- Born: Holter Ford Graham February 11, 1972 (age 54) Baltimore, Maryland, U.S.
- Occupations: Actor, voice actor, film producer, voice-over narrator, film editor
- Years active: 1985–present
- Spouse: Neela Vaswani
- Website: www.holtergraham.com

= Holter Graham =

American actor

Holter Ford Graham (born February 11, 1972) is an American actor and voice actor and the son of historian Hugh Davis Graham. He appeared in his first film, Stephen King’s Maximum Overdrive, at age thirteen. He is best known for his film work in John Waters’ original Hairspray; the Oscar-nominated Fly Away Home; Six Ways to Sunday; Spin the Bottle; and Offspring, as well as his television work on Damages, Rescue Me, Law & Order, Army Wives, and New York Undercover. From 2008–2010, Graham was the co-host of Planet Green’s series Wasted. Since 2000, Graham has been the voice of HBO, and has narrated more than 150 audio books, winning dozens of awards for his work.
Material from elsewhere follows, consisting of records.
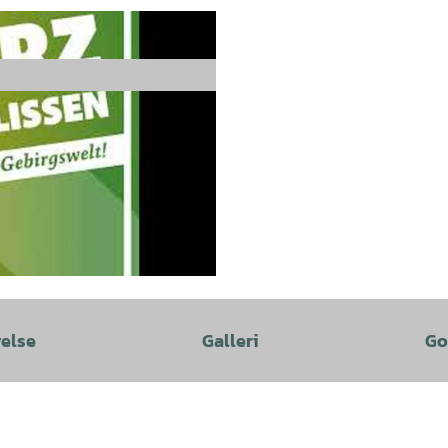
velse
Galleri
Go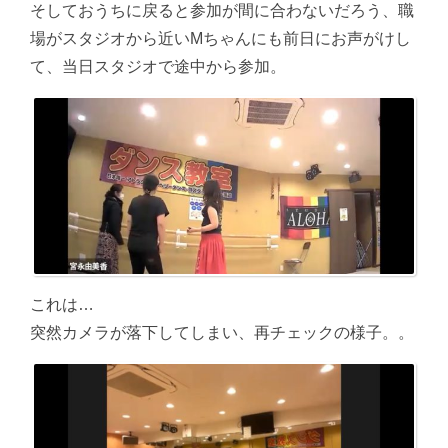
そしておうちに戻ると参加が間に合わないだろう、職
場がスタジオから近いMちゃんにも前日にお声がけし
て、当日スタジオで途中から参加。
これは…
突然カメラが落下してしまい、再チェックの様子。。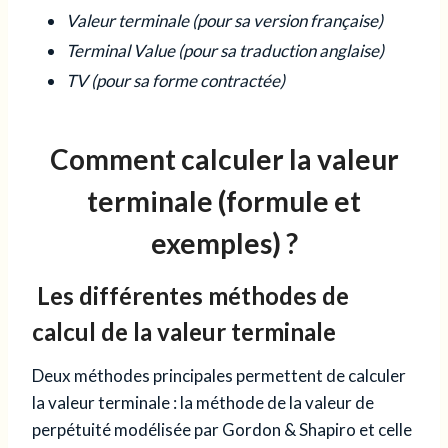
Valeur terminale (pour sa version française)
Terminal Value (pour sa traduction anglaise)
TV (pour sa forme contractée)
Comment calculer la valeur
terminale (formule et
exemples) ?
Les différentes méthodes de
calcul de la valeur terminale
Deux méthodes principales permettent de calculer
la valeur terminale : la méthode de la valeur de
perpétuité modélisée par Gordon & Shapiro et celle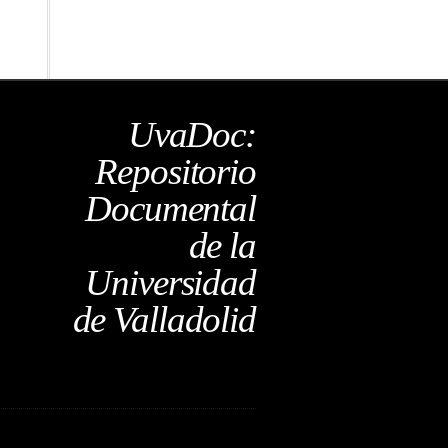
UvaDoc:
Repositorio
Documental
de la
Universidad
de Valladolid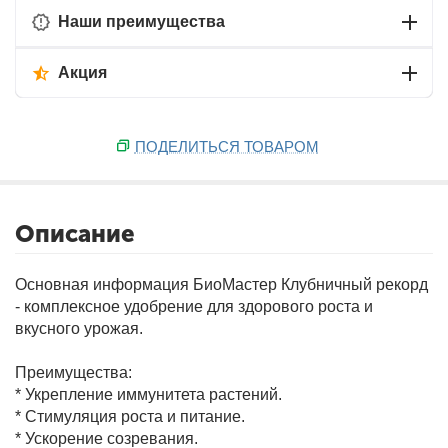
Наши преимущества
Акция
ПОДЕЛИТЬСЯ ТОВАРОМ
Описание
Основная информация
БиоМастер Клубничный рекорд
- комплексное удобрение для здорового роста и
вкусного урожая.
Преимущества:
* Укрепление иммунитета растений.
* Стимуляция роста и питание.
* Ускорение созревания.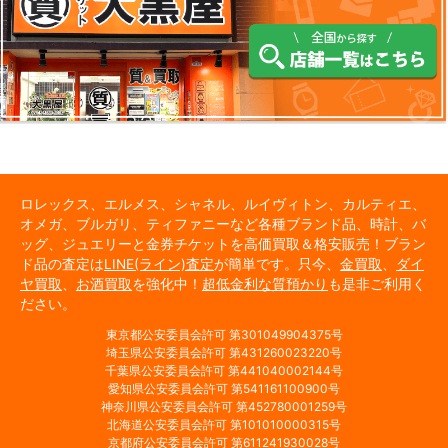
ロレックス、エルメス、シャネル、ルイヴィトン、カルティエ、
オメガ、ブルガリ、ティファニーなど各種ブランド品、時計、バ
ッグ、ジュエリーと金券チケットを高価買取＆格安販売！ブラン
ド品の査定は
LINE(ライン)査定
が簡単です。只今、
金買取
、
ダイ
ヤ買取
、
お酒買取
を強化中！
超低金利な質預かり
も是非ご利用く
ださい。
東京都公安委員会許可 第301049904375号
埼玉県公安委員会許可 第431260023220号
千葉県公安委員会許可 第441040002144号
愛知県公安委員会許可 第541161100900号
神奈川県公安委員会許可 第452780001259号
北海道公安委員会許可 第101010000315号
京都府公安委員会許可 第611241930028号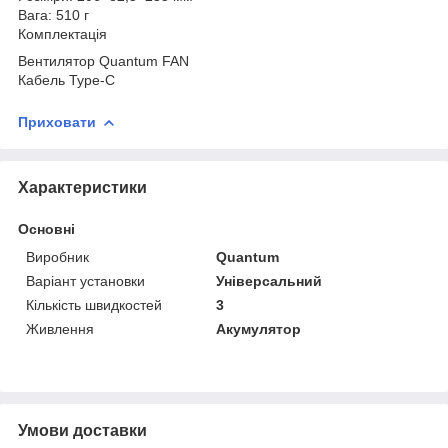
Вага: 510 г
Комплектація
Вентилятор Quantum FAN
Кабель Type-C
Приховати
Характеристики
Основні
Виробник
Quantum
Варіант установки
Універсальний
Кількість швидкостей
3
Живлення
Акумулятор
Умови доставки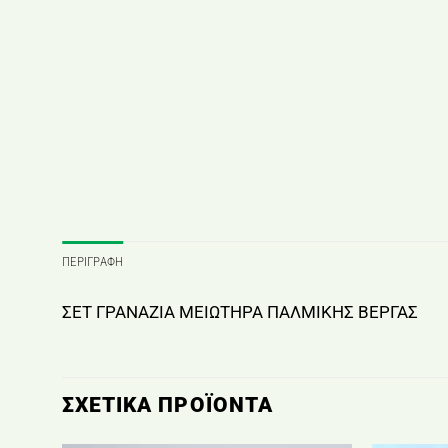
ΠΕΡΙΓΡΑΦΉ
ΣΕΤ ΓΡΑΝΑΖΙΑ ΜΕΙΩΤΗΡΑ ΠΑΛΜΙΚΗΣ ΒΕΡΓΑΣ
ΣΧΕΤΙΚΆ ΠΡΟΪΌΝΤΑ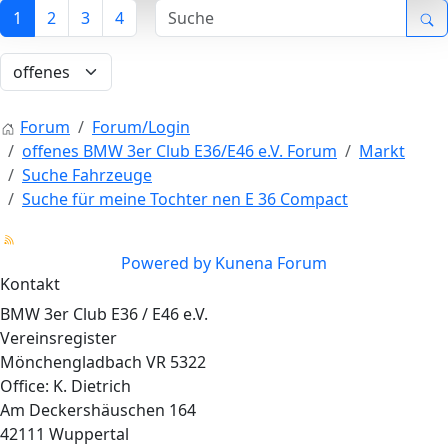
1
2
3
4
Forum
Forum/Login
offenes BMW 3er Club E36/E46 e.V. Forum
Markt
Suche Fahrzeuge
Suche für meine Tochter nen E 36 Compact
Powered by
Kunena Forum
Kontakt
BMW 3er Club E36 / E46 e.V.
Vereinsregister
Mönchengladbach VR 5322
Office: K. Dietrich
Am Deckershäuschen 164
42111 Wuppertal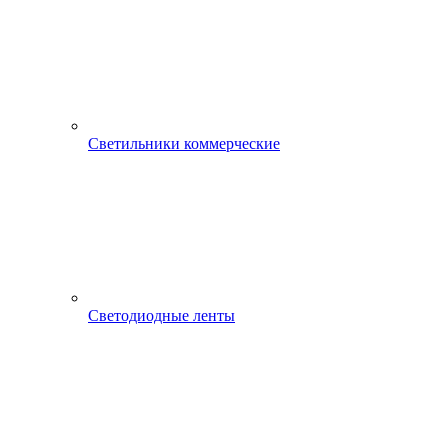
Светильники коммерческие
Светодиодные ленты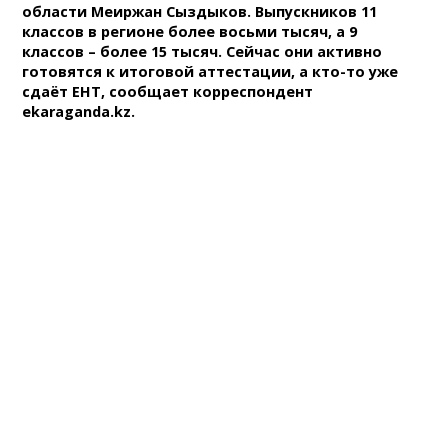
области Меиржан Сыздыков. Выпускников 11
классов в регионе более восьми тысяч, а 9
классов – более 15 тысяч. Сейчас они активно
готовятся к итоговой аттестации, а кто-то уже
сдаёт ЕНТ, сообщает корреспондент
ekaraganda.kz.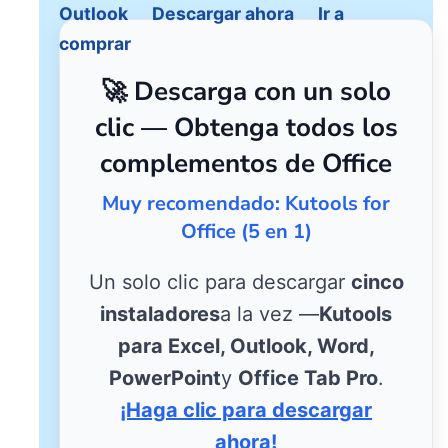
Outlook
Descargar ahora
Ir a
comprar
🚀 Descarga con un solo
clic — Obtenga todos los
complementos de Office
Muy recomendado: Kutools for
Office (5 en 1)
Un solo clic para descargar
cinco
instaladores
a la vez —
Kutools
para Excel, Outlook, Word,
PowerPoint
y
Office Tab Pro
.
¡Haga clic para descargar
ahora!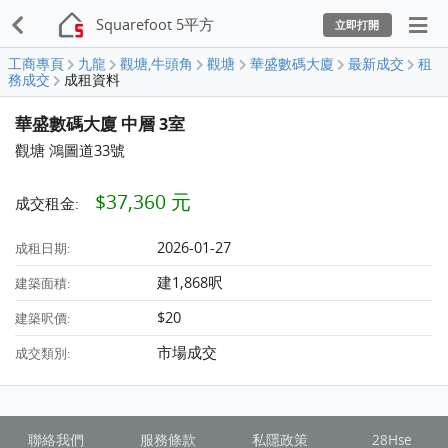
Squarefoot 5平方
立即打開
工商專頁
九龍
觀塘,牛頭角
觀塘
華盛數碼大廈
最新成交
租
務成交
成租資料
華盛數碼大廈 中層 3室
觀塘 鴻圖道33號
$37,360 元
成交租金:
2026-01-27
成租日期:
建1,868呎
建築面積:
$20
建築呎價:
市場成交
成交類別:
聯絡我們
服務條款
私隱政策
28Hse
Graham has a Bachelor of Arts from Skidmore College and Master of Fine Arts in Creative Writing from Vermont College, and is a certified auto and motorcycle mechanic. He is a serving officer in the performer’s and broadcaster’s union SAG-AFTRA, over the years holding positions of Local and National Board Member, National Vice President, Local Vice President and Local President for New York. He was a member of the G1, the bi-union group that designed the AFTRA and SAG merger of 2012.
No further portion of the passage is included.